In this repository, we open-source the code accompanying the empirical and simulation analyses of Ye et al. (2022).
This empirical part contains the code (as Jupyter Notebooks) and data inputs to produce all figures, tables, and results in Ye et al. (2022). To protect the sensitive data from our industry collaborator, the files provided in the Empirical Analysis section contain synthetic data only. The exactly replicate our empirical results, one needs to collaborate with an online advertising platform, deploy our proposed oSBL algorithm, run two-sided experiments as described in the paper, and access the proprietary data from the platform.
-
empirical_analysis.ipynb: This is the code for the empirical analysis in Ye et al. (2022).
-
retention_data.csv' This dataset contains the observational data before the experiment. Each row records the basic information ('imp', 'click_cnt', 'cvr_cnt', 'target_cost', 'cost_total', 'target_bid'), aggregated at day level ('p_date') of a specific ad ('unit_id').
-
randomization_check_data_block.csv This dataset is used for randomization check and constains ad performance data before the experiments. Each row records the basic information ('target_cost','cost_total','cvt_cnt','auto_cpa_bid','target_bid','imp','click'), aggregated at day level ('p_date') of a specific ad ('unit_id') with the field ('unit_tag') indicating whether the ad is in the treatment group or not.
-
exp_short_term_results.csv This dataset contains the ad performance data during the experiment. Each row records the basic performance information aggregated at hour level ('p_date','p_hourmin') of a specific ad ('unit_id') with the assigned treatment conditions ('exp_tag','unit_tag').
-
exp_cost_results.csv This dataset contains the revenue performance aggregated at an hourly level during the experiment.
- [Figure 1: Retention Rate] can be produced by the Code Block-[Figure 1 with observational data] in empirical_analysis.ipynb.
- [Table 2: The Short-Term Effects of oSBL] can be produced by the Code Block-[Section 6.1 Short-Term Performance of Our oSBL Algorithm] in empirical analysis.ipynb.

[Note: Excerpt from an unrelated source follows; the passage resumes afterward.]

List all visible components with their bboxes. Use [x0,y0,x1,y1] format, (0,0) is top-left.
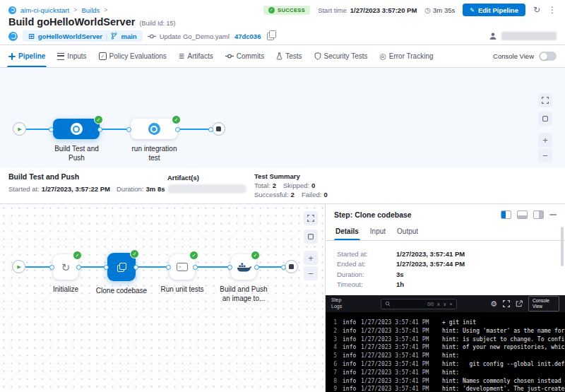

- [Table 3: The Long-Term Effects of oSBL] and [Figure 6: Effect of oSBL on Market Thickness] can be produced by the Code Block-[Section 6.2 Long-term effects of oSBL] in empirical analysis.ipynb.
- [Figure 7: Global Treatment Effect of oSBL on Advertising Revenue] can be produced by the Code Block-[Section 6.3 Global Treatment Effect of Our oSBL Algorithm on Advertising Revenue] in empirical analysis.ipynb.
- [Table 6: Randomization Check of the Experiment] can be produced by the Code Block-[Section 5 Randomization check of field experiments] in empirical analysis.ipynb.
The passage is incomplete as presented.